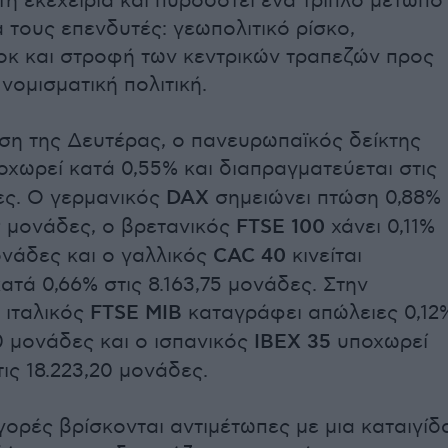
η εκεχειρία και πυροδοτεί ένα τριπλό μέτωπο
 τους επενδυτές: γεωπολιτικό ρίσκο,
οκ και στροφή των κεντρικών τραπεζών προς
νομισματική πολιτική.
ση της Δευτέρας, ο πανευρωπαϊκός δείκτης
χωρεί κατά 0,55% και διαπραγματεύεται στις
ες. Ο γερμανικός
DAX
σημειώνει πτώση 0,88%
9 μονάδες, ο βρετανικός
FTSE 100
χάνει 0,11%
ονάδες και ο γαλλικός
CAC 40
κινείται
ατά 0,66% στις 8.163,75 μονάδες. Στην
 ιταλικός
FTSE MIB
καταγράφει απώλειες 0,12
0 μονάδες και ο ισπανικός
IBEX 35
υποχωρεί
ις 18.223,20 μονάδες.
γορές βρίσκονται αντιμέτωπες με μια καταιγίδ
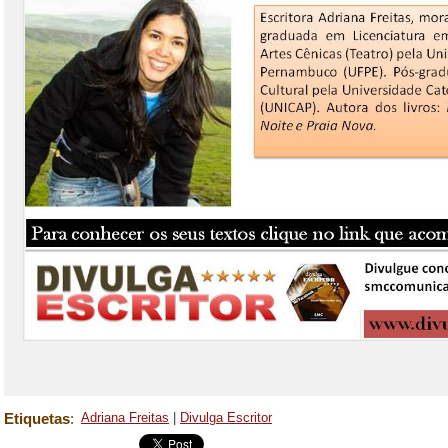
Etiquetas
:
Adriana Freitas
|
Divulga Escritor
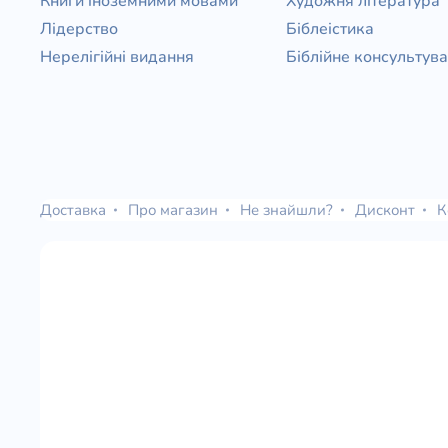
Книги іноземними мовами
Художня література
Лідерство
Біблеістика
Нерелігійні видання
Біблійне консультув
Доставка
Про магазин
Не знайшли?
Дисконт
К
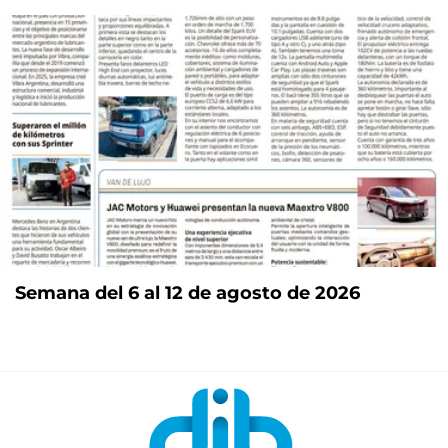
Semana del 6 al 12 de agosto de 2026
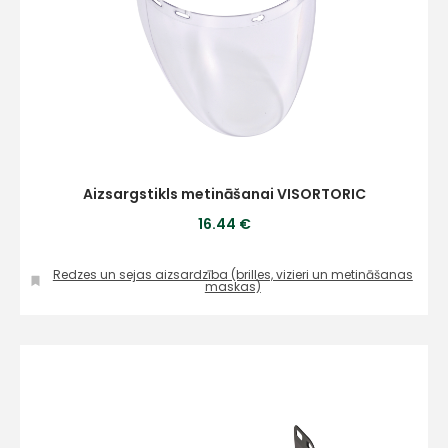
Aizsargstikls metināšanai VISORTORIC
16.44 €
Redzes un sejas aizsardzība (brilles, vizieri un metināšanas
maskas)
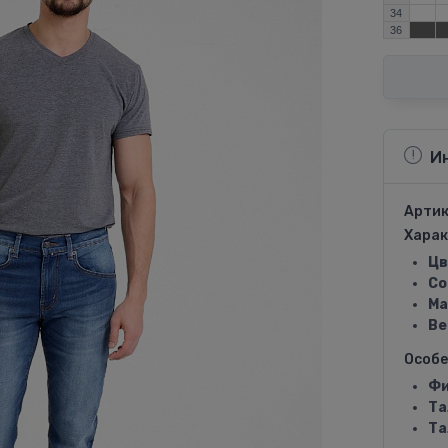
34
36
И
Артик
Харак
Цв
Со
Ма
Ве
Особ
Фи
Та
Та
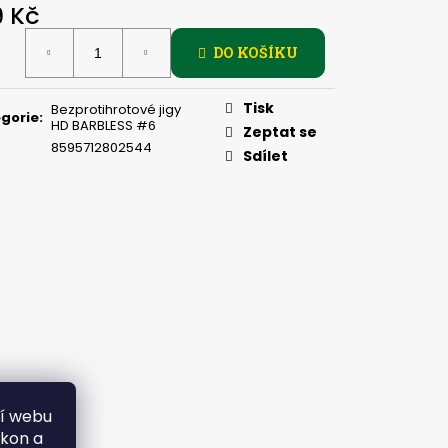
PIČKU - KULIČKA 30 MM
9 Kč
ná
DO KOŠÍKU
:
Tisk
Bezprotihrotové jigy
gorie
:
HD BARBLESS #6
Zeptat se
8595712802544
Sdílet
ní webu
ýkon a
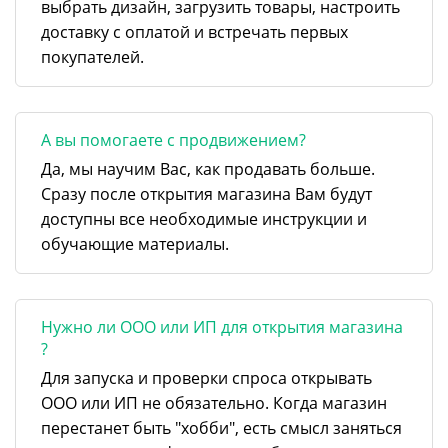
выбрать дизайн, загрузить товары, настроить
доставку с оплатой и встречать первых
покупателей.
А вы помогаете с продвижением?
Да, мы научим Вас, как продавать больше.
Сразу после открытия магазина Вам будут
доступны все необходимые инструкции и
обучающие материалы.
Нужно ли ООО или ИП для открытия магазина
?
Для запуска и проверки спроса открывать
ООО или ИП не обязательно. Когда магазин
перестанет быть "хобби", есть смысл заняться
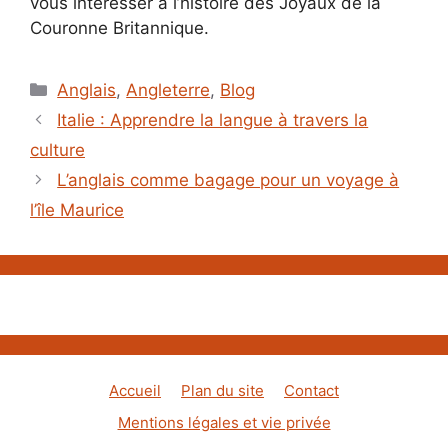
vous intéresser à l’histoire des Joyaux de la
Couronne Britannique.
Catégories
Anglais
,
Angleterre
,
Blog
Italie : Apprendre la langue à travers la
culture
L’anglais comme bagage pour un voyage à
l’île Maurice
Accueil
Plan du site
Contact
Mentions légales et vie privée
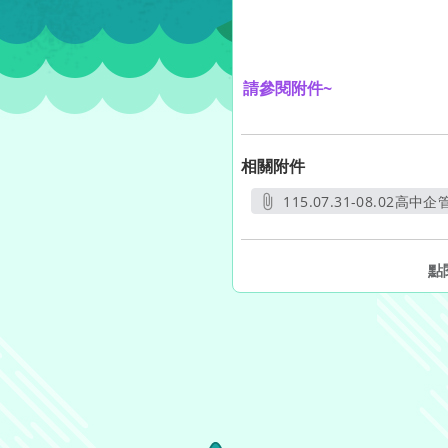
請參閱附件~
相關附件
115.07.31-08.02高中
另開新視
點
==============================
EXERCISE DIRECTIONS: Go through the listing above and retype it exactly, skipping every picture.

RESPONSE BOX:
η εκεχειρία και πυροδοτεί ένα τριπλό μέτωπο
 τους επενδυτές: γεωπολιτικό ρίσκο,
οκ και στροφή των κεντρικών τραπεζών προς
νομισματική πολιτική.
ση της Δευτέρας, ο πανευρωπαϊκός δείκτης
χωρεί κατά 0,55% και διαπραγματεύεται στις
ες. Ο γερμανικός
DAX
σημειώνει πτώση 0,88%
9 μονάδες, ο βρετανικός
FTSE 100
χάνει 0,11%
ονάδες και ο γαλλικός
CAC 40
κινείται
ατά 0,66% στις 8.163,75 μονάδες. Στην
 ιταλικός
FTSE MIB
καταγράφει απώλειες 0,12
0 μονάδες και ο ισπανικός
IBEX 35
υποχωρεί
ις 18.223,20 μονάδες.
γορές βρίσκονται αντιμέτωπες με μια καταιγίδ
Etiquetas
:
Adriana Freitas
|
Divulga Escritor
Книги іноземними мовами
Художня література
Лідерство
Біблеістика
Нерелігійні видання
Біблійне консультув
Доставка
Про магазин
Не знайшли?
Дисконт
К
Semana del 6 al 12 de agosto de 2026
Aizsargstikls metināšanai VISORTORIC
16.44 €
Redzes un sejas aizsardzība (brilles, vizieri un metināšanas
maskas)
34
36
И
Артик
Харак
Цв
Со
Ма
Ве
Особ
Фи
Та
Та
PIČKU - KULIČKA 30 MM
9 Kč
ná
DO KOŠÍKU
:
Tisk
Bezprotihrotové jigy
gorie
:
HD BARBLESS #6
Zeptat se
8595712802544
Sdílet
ní webu
ýkon a
выбрать дизайн, загрузить товары, настроить
доставку с оплатой и встречать первых
покупателей.
А вы помогаете с продвижением?
Да, мы научим Вас, как продавать больше.
Сразу после открытия магазина Вам будут
доступны все необходимые инструкции и
обучающие материалы.
Нужно ли ООО или ИП для открытия магазина
?
Для запуска и проверки спроса открывать
ООО или ИП не обязательно. Когда магазин
перестанет быть "хобби", есть смысл заняться
vous intéresser à l’histoire des Joyaux de la
Couronne Britannique.
Catégories
Anglais
,
Angleterre
,
Blog
Italie : Apprendre la langue à travers la
culture
L’anglais comme bagage pour un voyage à
l’île Maurice
Accueil
Plan du site
Contact
Mentions légales et vie privée
請參閱附件~
相關附件
115.07.31-08.02高中
另開新視
點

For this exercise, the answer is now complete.